#### [Activity]
Which lines of the entries contain the string "прием"? Please find them and copy them.

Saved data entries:

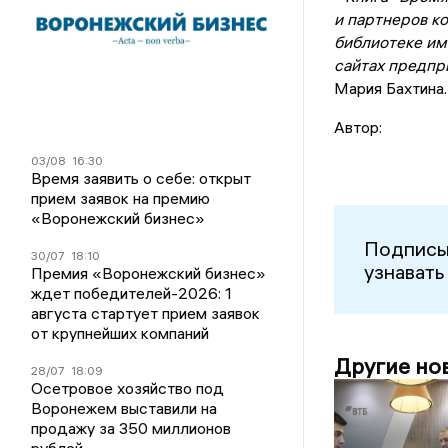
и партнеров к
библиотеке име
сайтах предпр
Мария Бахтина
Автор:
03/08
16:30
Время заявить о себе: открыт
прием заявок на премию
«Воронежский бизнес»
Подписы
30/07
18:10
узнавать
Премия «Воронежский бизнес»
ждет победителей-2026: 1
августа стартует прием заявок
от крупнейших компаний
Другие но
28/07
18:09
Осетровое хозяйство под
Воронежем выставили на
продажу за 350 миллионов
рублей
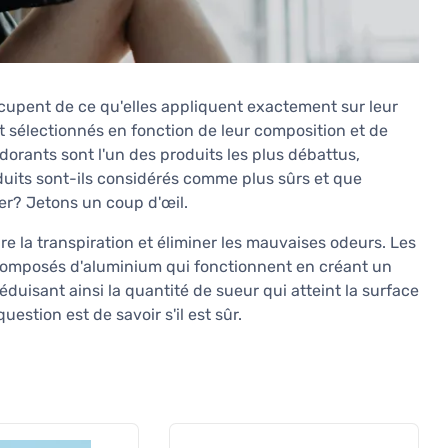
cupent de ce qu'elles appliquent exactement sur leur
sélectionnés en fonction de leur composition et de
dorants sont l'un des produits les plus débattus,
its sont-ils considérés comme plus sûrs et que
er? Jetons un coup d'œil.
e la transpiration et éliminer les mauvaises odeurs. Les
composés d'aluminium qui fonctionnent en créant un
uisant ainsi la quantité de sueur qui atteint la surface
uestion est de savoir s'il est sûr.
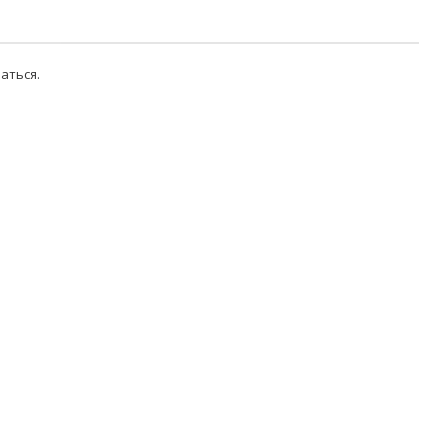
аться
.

#### [Task solution]
прием заявок на премию
августа стартует прием заявок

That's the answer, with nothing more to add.